Reformbarkeit digitalisierter Gesellschaften

Geht es um Bestandsaufnahmen, Analysen oder Rezepte zur Bewältigung gegenwärtiger gesellschaftlicher Verwerfungen im Zeitalter der Digitalisierung und des Überwachungskapitalismus, dann haben diese derzeit Hochkonjunktur. Jenseits von dumpfem Populismus und übersteigertem Nationalismus lassen sich grob gesagt zwei Denkansätze festmachen, die in eher liberalen und linken Kreisen diskutiert werden. So gibt es beispielsweise

Paul Kollier

Und seine Jünger, die offenbar ernsthaft daran glauben, dass die Kellerleiche des sogenannten “Dritten Weges” wiederbelebt werden kann und als ein lebloser, abgenutzter und müder Corps auf die Bühne der Gegenwartspolitik zurückkehren könne. Diese Art von Geschichtsvergessenheit erinnert mich an eine politische Fabel über die Insel der Glückseligen, welche einen auf sie zukommenden Tsunami durch das Anlegen eines einfachen Windschutzes aufhalten wollen, und zudem an der Küste ihre Strandparty feiern, um das Naturschauspiel aus nächster Nähe bewundern zu können. Man muss schon sehr ignorant oder lebensmüde sein, um sich derartigen Illusionen hinzugeben. Hört man den Funktionseliten unserer Gesellschaft zu, so hat man oft den Eindruck, sie wären beides. Die meisten von uns wissen, dass man einen Tsunami nur durch ein effektives Frühwarnsystem entgehen kann, und der Dritte Weg hat selbst hier sträflich versagt. War er doch seinem Wesen nach eine geniale, wenn auch kurzlebige Metamorphose von neoliberaler Praxis und sozialdemokratischer Modernisierungsrhetorik, die der Sozialdemokratie zum Machterwerb tauglich schien. Erinnern wir uns noch Einmal liebe Leserinnen und Leser: Wer hat uns den erodierenden Sozialstaat eingebracht? Der Dritte Weg! Wer war verantwortlich für eine Welle von beispiellosen Privatisierungen von Gemeineigentum? Der Dritte Weg! Wer zeichnet verantwortlich für einen der grössten Billiglohn-Sektoren in der westlichen Welt? Der Dritte Weg! Wer deregulierte hemmungslos und verursachte somit die finanzielle Katastrophe 2008? Der Dritte Weg! Wer erklärte den freien Markt zu einer heiligen Instanz, zu der es keine Alternative gäbe? Der dritte Weg! Wer also hat uns die Suppe eingebrockt, an der sich unsere Gegenwartsgesellschaft nahezu täglich verschluckt? Nichts anderes als der geheiligte Dritte Weg! Wer kann also im Ernst daran glauben wollen, dass diese historisch gescheiterte und politisch diskreditierte Ideologie zu einem Heilsversprechen für unsere Gegenwart verklärt werden kann?
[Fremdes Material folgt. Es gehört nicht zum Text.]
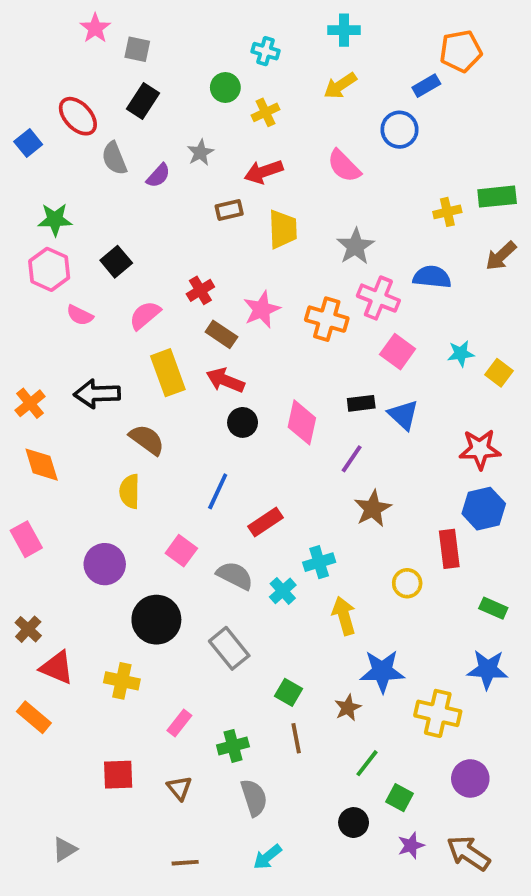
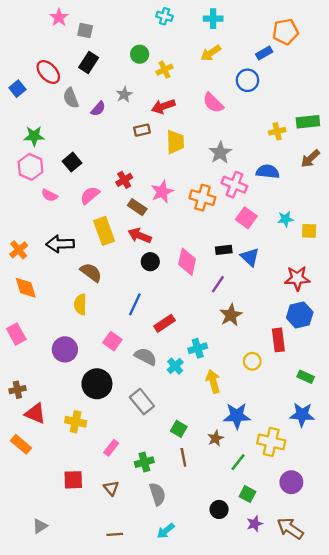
cyan cross: (266, 51) -> (164, 16), moved
yellow square: (499, 373) -> (309, 231), turned -35
brown cross: (28, 629) -> (17, 390), turned 35
green line: (367, 763) -> (238, 462), moved

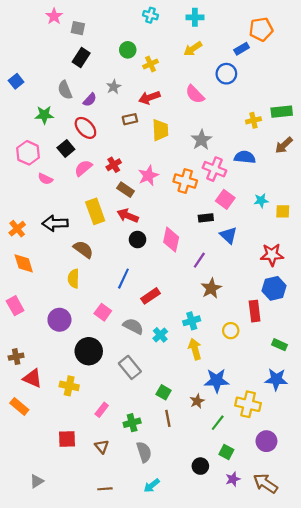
red ellipse: (48, 72) -> (85, 128), moved
green star: (34, 136) -> (44, 115), moved
pink semicircle: (90, 195) -> (83, 168), moved
black rectangle: (224, 250) -> (206, 218), moved
cyan cross: (198, 348) -> (192, 321), moved

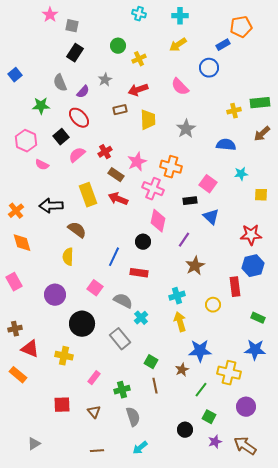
pink cross: (214, 169) -> (153, 189), moved
cyan star: (261, 201) -> (241, 174), moved
black circle: (137, 240) -> (143, 242), moved
red rectangle: (150, 296) -> (139, 273), turned 42
cyan cross: (160, 335) -> (141, 318), moved

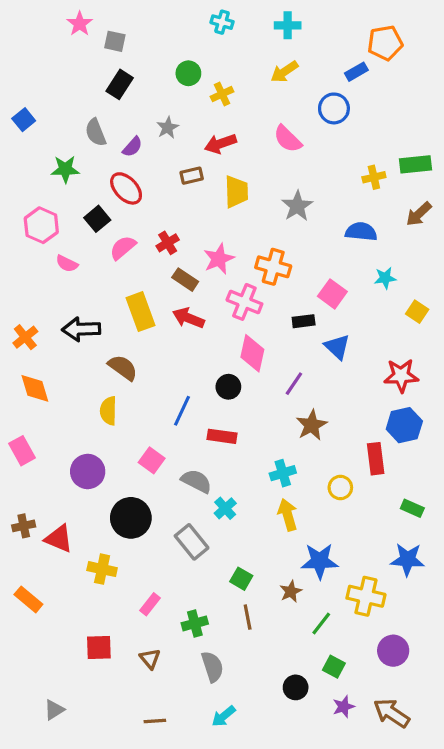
yellow square: (261, 195) -> (417, 312), turned 32
red triangle: (30, 349) -> (59, 539), moved

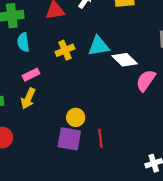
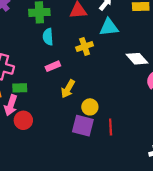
cyan triangle: (99, 46) -> (109, 27), moved
yellow arrow: (28, 99) -> (68, 89), moved

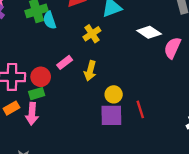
cyan semicircle: (48, 37) -> (50, 20), moved
yellow arrow: (68, 89) -> (90, 71), moved
red circle: (23, 120) -> (41, 77), moved

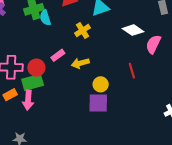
yellow arrow: (90, 71) -> (80, 63), turned 60
green rectangle: (37, 94) -> (33, 82), size x1.5
red line: (140, 109) -> (132, 71), moved

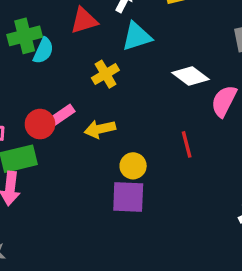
cyan semicircle: (45, 18) -> (43, 51), turned -140
red circle: (36, 68) -> (40, 124), moved

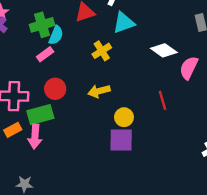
pink rectangle: (63, 115) -> (45, 54), moved

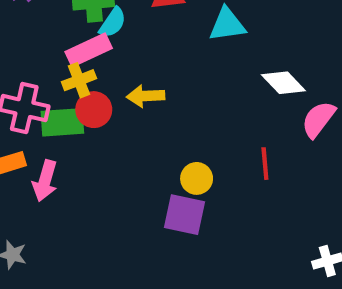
yellow cross: (102, 51) -> (79, 80), moved
pink rectangle: (45, 54) -> (89, 50), size x1.5
yellow arrow: (99, 91) -> (146, 96), moved
green rectangle: (40, 115) -> (62, 122), moved

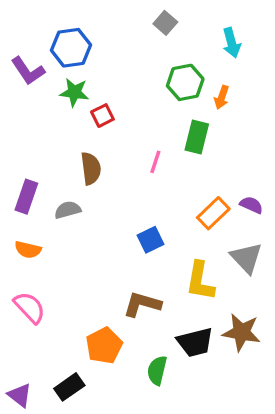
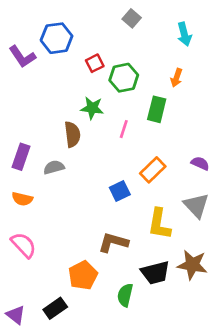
green hexagon: (185, 82) -> (124, 78), moved
green star: (74, 92) -> (92, 108), moved
red square: (102, 116) -> (95, 63), moved
orange rectangle: (213, 213) -> (153, 170), moved

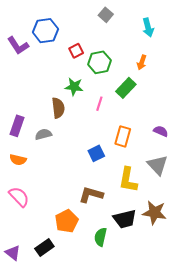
green rectangle: (157, 109) -> (126, 88), turned 30
orange rectangle: (153, 170) -> (123, 136), turned -30

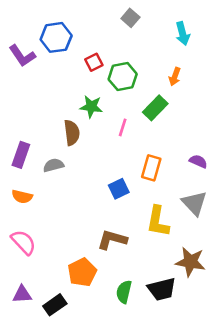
black trapezoid: (125, 219) -> (162, 289), moved
purple triangle: (13, 253) -> (22, 294), moved, turned -42

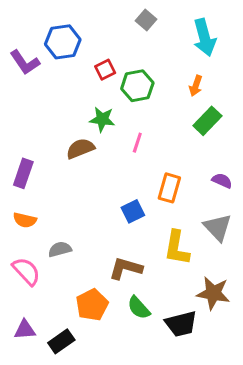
cyan arrow: (183, 34) -> (204, 37), size x1.4
green rectangle: (155, 108) -> (207, 121), moved
brown semicircle: (72, 133) -> (80, 149), turned -105
gray semicircle: (53, 165) -> (60, 249), moved
green semicircle: (124, 292) -> (139, 308), moved, turned -55

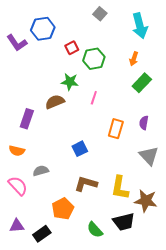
purple rectangle: (23, 173) -> (27, 119), moved
purple semicircle: (222, 181) -> (144, 123), moved, turned -104
blue square: (133, 211) -> (80, 149), moved
yellow L-shape: (177, 248) -> (120, 188), moved
green semicircle: (139, 308) -> (95, 230), moved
Einen weitaus ambitionierteren und hellsichtigeren Ansatz verfolgt hingegen

Lisa Herzog, die der Politik mit ihren Vorschlägen die Rolle des Gestalters unseres Gemeinwesens zurückgeben will, und die sich vor allem für eine Demokratisierung immer noch stark kapitalistisch geprägter hierarchischer Machtstrukturen im Arbeitsprozess ausspricht. Hier, so meint sie, liegen die wirklichen Chancen der Digitalisierung. Man muss sie politisch erkennen und mit diesen daraus resultierenden Schlüssen das Fundament für eine neue, progressive und sozialdemokratische Programmatik mit globalem Wirkungspotenzial entwickeln.